For years, Hayden Panettiere’s story was told through tabloids, blind items, paparazzi photos and internet speculation — often before she had the chance to tell it herself. Now 36, the Nashville and Heroes alum is reclaiming the narrative in her new memoir, This Is Me: A Reckoning.
Released Tuesday, the book chronicles Panettiere’s experiences with exploitation, addiction, postpartum depression and domestic abuse. But the conversation around the book began weeks earlier, as stories from it started landing on celebrity websites and clips from interviews — including a widely shared appearance on Jay Shetty’s podcast — took over TikTok.
The memoir didn’t just reopen painful chapters. It brought old conflicts back to the surface.
Her estranged mother, Lesley Vogel, issued a scathing rebuttal. Ex-boyfriend Brian Hickerson responded publicly. Internet speculation exploded around unnamed figures in some of the book’s more disturbing stories.
“There will always be somebody who has a problem with something or an opinion about something,” she tells Yahoo of the reactions.
Still, she says the memoir is serving its purpose in helping her understand how early fame distorted her understanding of love, approval and self-worth.
“I started baby modeling at 8 months old,” she says. “I did my first commercial at 11 months old. It was just so militant. No questions asked. I was a little soldier.”

This Is Me: A Reckoning by Panettiere — and the the audiobook that she voiced — is out now.
(Grand Central Publishing)
Vogel managed her career as she moved from soap operas like Guiding Light and One Life to Live to films like Remember the Titans and the Scream franchise.
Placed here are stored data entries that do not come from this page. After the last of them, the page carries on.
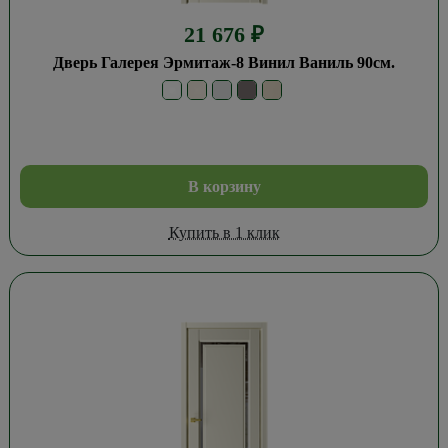
21 676
₽
Дверь Галерея Эрмитаж-8 Винил Ваниль 90см.
В корзину
Купить в 1 клик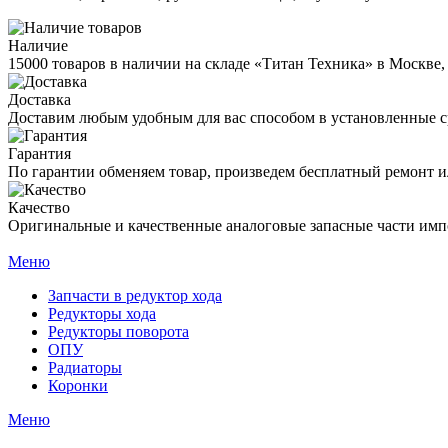
Наличие
15000 товаров в наличии на складе «Титан Техника» в Москве,
Доставка
Доставим любым удобным для вас способом в установленные с
Гарантия
По гарантии обменяем товар, произведем бесплатный ремонт ил
Качество
Оригинальные и качественные аналоговые запасные части имп
Меню
Запчасти в редуктор хода
Редукторы хода
Редукторы поворота
ОПУ
Радиаторы
Коронки
Меню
Panettiere wrote in her book that Vogel, a former soap actor herself, was intensely fixated on her daughter’s career.
“Whether or not my mom approved of my performance made or broke it,” Panettiere says. “I either got love and pride, or I got shame.”
Panettiere’s stardom really exploded during the peak tabloid era, the 2000s, when young stars were simultaneously idolized and publicly ripped apart. She remembers being on the cover of a magazine, calling out her cellulite.
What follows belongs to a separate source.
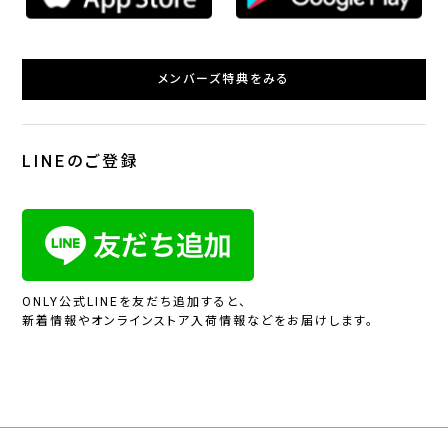
メンバーズ特典をみる
LINEのご登録
ONLY公式LINEを友だち追加すると、
新着情報やオンラインストア入荷情報などをお届けします。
“They were so talented at building you up one week, and the higher they built you up, the farther you had to fall the next week,” she says.
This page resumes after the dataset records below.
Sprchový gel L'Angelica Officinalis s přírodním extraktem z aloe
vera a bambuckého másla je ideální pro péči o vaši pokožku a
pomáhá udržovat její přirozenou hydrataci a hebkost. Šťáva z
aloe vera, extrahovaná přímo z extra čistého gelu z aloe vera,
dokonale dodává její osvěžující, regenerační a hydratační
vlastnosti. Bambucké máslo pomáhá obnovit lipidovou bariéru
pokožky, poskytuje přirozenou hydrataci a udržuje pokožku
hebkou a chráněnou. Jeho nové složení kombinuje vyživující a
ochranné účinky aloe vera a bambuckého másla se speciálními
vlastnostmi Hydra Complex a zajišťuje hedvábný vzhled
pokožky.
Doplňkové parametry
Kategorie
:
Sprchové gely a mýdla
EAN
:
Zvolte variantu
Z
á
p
Like many young female stars of the era, like Britney Spears, Lindsay Lohan and Paris Hilton, Panettiere says paparazzi attention often felt frightening rather than glamorous.
“They waited outside my home,” she says. “The first time I ever got paparazzi’d, it was more like terror. It was like looking down the barrel of a gun. All these grown men. They would box you in and run red lights, and then it would turn into a mob scene. And they never put into the press what the paparazzi were saying to get a reaction.”
Then the people in the book responded
Before the book was even out, Vogel responded to her “entitled” daughter’s narrative and said that, “after 20 years of trauma,” she had chosen “the no-contact route” on the advice of professionals.
Panettiere says her mom’s public statement was painful, even if not entirely surprising.
“I don’t feel like I was unfair in the book,” she says. “I could have been crueI. I really tried to be as honest as I could be without dragging anybody besides myself through the mud unnecessarily.”

Panettiere and mother, Lesley Vogel, are now estranged.
She says one of the hardest parts of writing the memoir was being candid about her family.
“Is it going to upset them?” Panettiere says she wondered. “Then the reaction she had — talking to the press without talking to me — and [her] comments are nowhere near truthful. She hasn’t contacted me at all.”
What hurts most, she says, is realizing reconciliation may no longer be possible.
“Who doesn’t want a relationship with their mom?” she says. “But by talking to the press instead of to me, she very aggressively slammed that door in my face.”
Hickerson also responded publicly to the memoir in an interview with TMZ — at one point saying he still hopes to marry her despite previously pleading no contest to injuring a spouse.
“I don’t want to give energy and power to what he did,” Panettiere says. “He has to live with what he did.”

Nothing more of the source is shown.